━━━ DATASET EXCERPTS ━━━

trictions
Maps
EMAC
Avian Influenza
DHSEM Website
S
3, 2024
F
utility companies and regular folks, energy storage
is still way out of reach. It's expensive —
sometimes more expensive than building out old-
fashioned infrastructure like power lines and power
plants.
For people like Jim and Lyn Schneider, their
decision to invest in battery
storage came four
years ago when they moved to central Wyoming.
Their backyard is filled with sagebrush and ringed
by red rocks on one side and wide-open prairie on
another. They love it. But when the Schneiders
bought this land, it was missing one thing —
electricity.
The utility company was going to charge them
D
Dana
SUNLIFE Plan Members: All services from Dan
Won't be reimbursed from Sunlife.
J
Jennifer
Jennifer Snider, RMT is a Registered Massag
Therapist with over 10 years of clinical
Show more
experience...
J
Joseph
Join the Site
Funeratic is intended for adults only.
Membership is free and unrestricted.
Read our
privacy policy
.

━━━
━━━ DATASET EXCERPTS ━━━

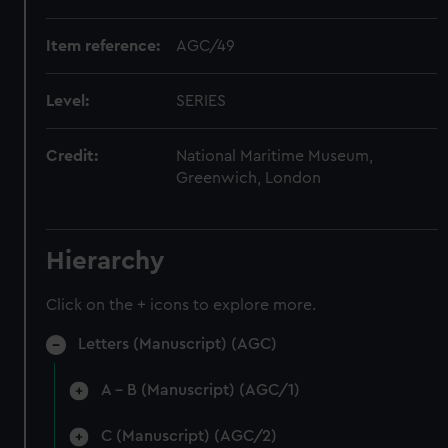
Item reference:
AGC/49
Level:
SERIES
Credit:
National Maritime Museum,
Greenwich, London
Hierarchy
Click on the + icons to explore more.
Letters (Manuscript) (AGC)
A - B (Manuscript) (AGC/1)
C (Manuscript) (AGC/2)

━━━

Copy all lines above where "utility" is present.

utility companies and regular folks, energy storage
The utility company was going to charge them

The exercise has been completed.